| WHAT IS REQUIRED |
The response must consist of the lines below from the one with "ترکیبات موجود در کوکتل و غلظت" through the one with "ماهی یک بار تغییر می کند.", exactly as they appear and with both ends kept.
** GIVEN RECORDS follows **
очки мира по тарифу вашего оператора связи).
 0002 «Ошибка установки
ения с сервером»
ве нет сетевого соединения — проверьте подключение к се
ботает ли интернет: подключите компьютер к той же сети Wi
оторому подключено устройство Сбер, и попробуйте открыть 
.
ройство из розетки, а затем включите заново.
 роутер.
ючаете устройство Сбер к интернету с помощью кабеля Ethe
** End of GIVEN RECORDS **
** GIVEN RECORDS follows **
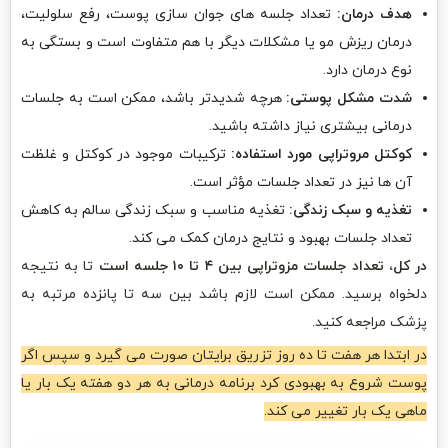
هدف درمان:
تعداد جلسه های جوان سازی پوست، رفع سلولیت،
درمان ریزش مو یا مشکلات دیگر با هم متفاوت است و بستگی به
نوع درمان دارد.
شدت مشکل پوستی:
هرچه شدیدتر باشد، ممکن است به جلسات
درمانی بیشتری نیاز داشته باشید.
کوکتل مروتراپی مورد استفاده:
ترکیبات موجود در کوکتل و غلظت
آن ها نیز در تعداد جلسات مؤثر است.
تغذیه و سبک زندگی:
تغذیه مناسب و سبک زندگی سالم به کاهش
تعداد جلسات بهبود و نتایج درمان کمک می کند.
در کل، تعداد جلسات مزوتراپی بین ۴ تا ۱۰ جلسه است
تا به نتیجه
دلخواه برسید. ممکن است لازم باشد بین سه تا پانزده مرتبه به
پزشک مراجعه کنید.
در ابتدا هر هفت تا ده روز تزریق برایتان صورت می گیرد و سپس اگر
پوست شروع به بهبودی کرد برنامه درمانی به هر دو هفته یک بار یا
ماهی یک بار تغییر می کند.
** End of GIVEN RECORDS **
| RESULT OF THIS EXERCISE |
ترکیبات موجود در کوکتل و غلظت
آن ها نیز در تعداد جلسات مؤثر است.
تغذیه و سبک زندگی:
تغذیه مناسب و سبک زندگی سالم به کاهش
تعداد جلسات بهبود و نتایج درمان کمک می کند.
در کل، تعداد جلسات مزوتراپی بین ۴ تا ۱۰ جلسه است
تا به نتیجه
دلخواه برسید. ممکن است لازم باشد بین سه تا پانزده مرتبه به
پزشک مراجعه کنید.
در ابتدا هر هفت تا ده روز تزریق برایتان صورت می گیرد و سپس اگر
پوست شروع به بهبودی کرد برنامه درمانی به هر دو هفته یک بار یا
ماهی یک بار تغییر می کند.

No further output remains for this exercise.